BEGIN Data under study
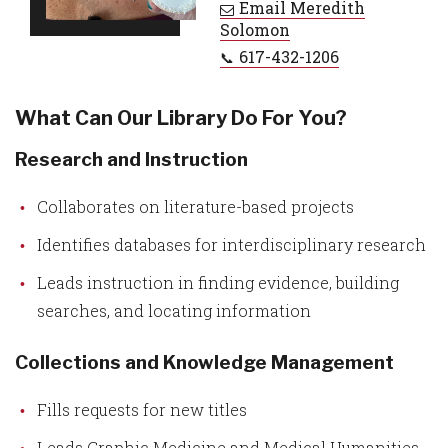
Email
Meredith
Solomon
617-432-1206
What Can Our Library Do For You?
Research and Instruction
Collaborates on literature-based projects
Identifies databases for interdisciplinary research
Leads instruction in finding evidence, building
searches, and locating information
Collections and Knowledge Management
Fills requests for new titles
Leads Graphic Medicine and Medical Humanities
END Data under study
Exercise objective: Exactly as written, return each line above and leave the pictures behind.

Solution below:
Email
Meredith
Solomon
617-432-1206
What Can Our Library Do For You?
Research and Instruction
Collaborates on literature-based projects
Identifies databases for interdisciplinary research
Leads instruction in finding evidence, building
searches, and locating information
Collections and Knowledge Management
Fills requests for new titles
Leads Graphic Medicine and Medical Humanities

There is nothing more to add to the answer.